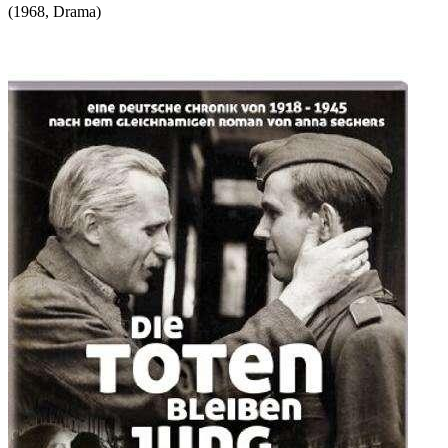
(
1968
,
Drama
)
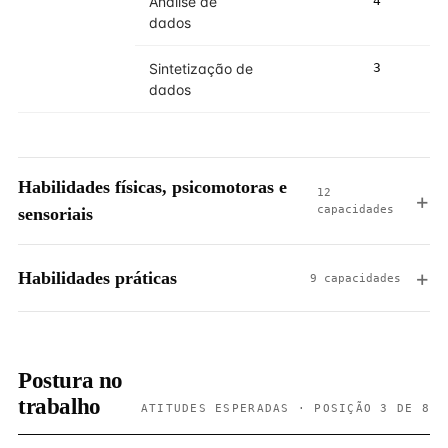
Análise de
4
5
dados
Sintetização de
3
3
dados
Habilidades físicas, psicomotoras e
12
capacidades
sensoriais
Habilidades práticas
9 capacidades
Postura no
trabalho
ATITUDES ESPERADAS · POSIÇÃO 3 DE 8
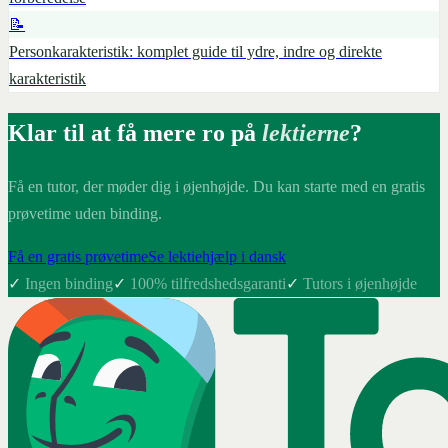
📝
Personkarakteristik: komplet guide til ydre, indre og direkte
karakteristik
Klar til at få mere ro på
lektierne
?
Få en tutor, der møder dig i øjenhøjde. Du kan starte med en gratis
prøvetime uden binding.
Få en gratis prøvetime
Se lektiehjælp i dansk
✓
Ingen binding
✓
100% tilfredshedsgaranti
✓
Tutors i øjenhøjde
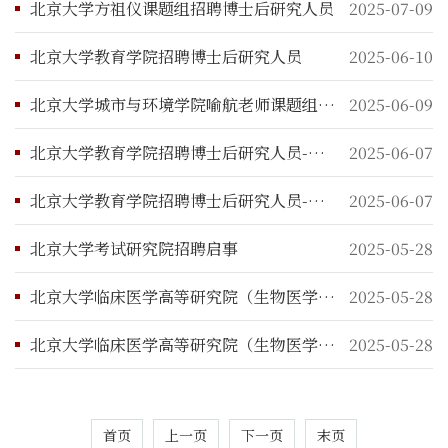
北京大学方祖仪课题组招聘博士后研究人员
2025-07-09
北京大学教育学院招聘博士后研究人员
2025-06-10
北京大学城市与环境学院喻航老师课题组招聘博士后研究人员启事
2025-06-09
北京大学教育学院招聘博士后研究人员-王维民、郭建如
2025-06-07
北京大学教育学院招聘博士后研究人员-郭建如、吴红斌
2025-06-07
北京大学考试研究院招聘启事
2025-05-28
北京大学临床医学高等研究院（生物医学工程研究中心）王存玉院士、张名姝课题组联合培养博士后招聘启事
2025-05-28
北京大学临床医学高等研究院（生物医学工程研究中心）高卫平课题组博士后招聘启事
2025-05-28
首页
上一页
下一页
末页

_What is expected_
Copy out every line of the listing that contains the string "生物医学工程研究中心".

_Your response_
北京大学临床医学高等研究院（生物医学工程研究中心）王存玉院士、张名姝课题组联合培养博士后招聘启事
北京大学临床医学高等研究院（生物医学工程研究中心）高卫平课题组博士后招聘启事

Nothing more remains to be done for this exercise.